*Exercise aim*
The records below must be transcribed exactly. Do not include the pictures.

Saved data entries
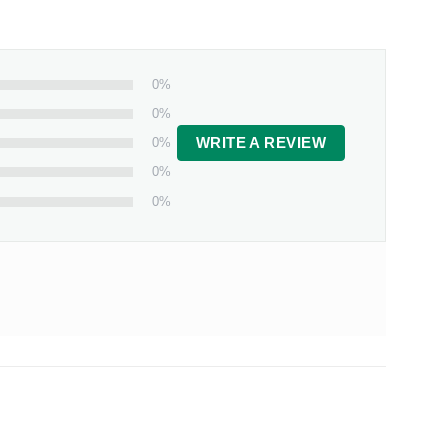
0%
0%
0%
WRITE A REVIEW
0%
0%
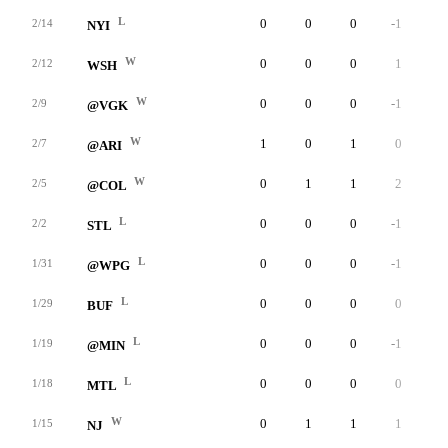
L
0
0
0
-1
0
2/14
NYI
W
0
0
0
1
0
2/12
WSH
W
0
0
0
-1
0
2/9
@VGK
W
1
0
1
0
0
2/7
@ARI
W
0
1
1
2
0
2/5
@COL
L
0
0
0
-1
0
2/2
STL
L
0
0
0
-1
0
1/31
@WPG
L
0
0
0
0
0
1/29
BUF
L
0
0
0
-1
0
1/19
@MIN
L
0
0
0
0
0
1/18
MTL
W
0
1
1
1
0
1/15
NJ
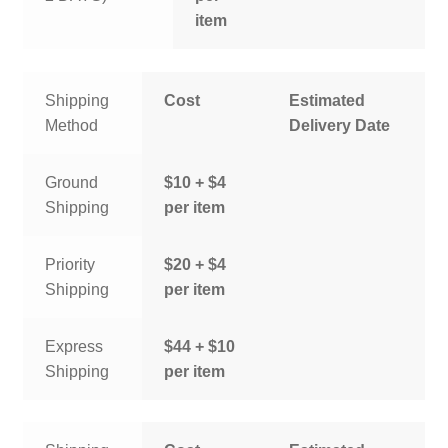
item
Shipping
Cost
Estimated
Method
Delivery Date
Ground
$10 + $4
Shipping
per item
Priority
$20 + $4
Shipping
per item
Express
$44 + $10
Shipping
per item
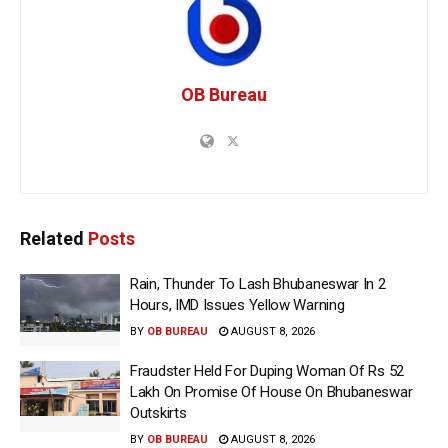
OB Bureau
Related
Posts
Rain, Thunder To Lash Bhubaneswar In 2
Hours, IMD Issues Yellow Warning
BY
OB BUREAU
AUGUST 8, 2026
Fraudster Held For Duping Woman Of Rs 52
Lakh On Promise Of House On Bhubaneswar
Outskirts
BY
OB BUREAU
AUGUST 8, 2026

*Solution*
0%
0%
0%
WRITE A REVIEW
0%
0%
L
0
0
0
-1
0
2/14
NYI
W
0
0
0
1
0
2/12
WSH
W
0
0
0
-1
0
2/9
@VGK
W
1
0
1
0
0
2/7
@ARI
W
0
1
1
2
0
2/5
@COL
L
0
0
0
-1
0
2/2
STL
L
0
0
0
-1
0
1/31
@WPG
L
0
0
0
0
0
1/29
BUF
L
0
0
0
-1
0
1/19
@MIN
L
0
0
0
0
0
1/18
MTL
W
0
1
1
1
0
1/15
NJ
item
Shipping
Cost
Estimated
Method
Delivery Date
Ground
$10 + $4
Shipping
per item
Priority
$20 + $4
Shipping
per item
Express
$44 + $10
Shipping
per item
OB Bureau
Related
Posts
Rain, Thunder To Lash Bhubaneswar In 2
Hours, IMD Issues Yellow Warning
BY
OB BUREAU
AUGUST 8, 2026
Fraudster Held For Duping Woman Of Rs 52
Lakh On Promise Of House On Bhubaneswar
Outskirts
BY
OB BUREAU
AUGUST 8, 2026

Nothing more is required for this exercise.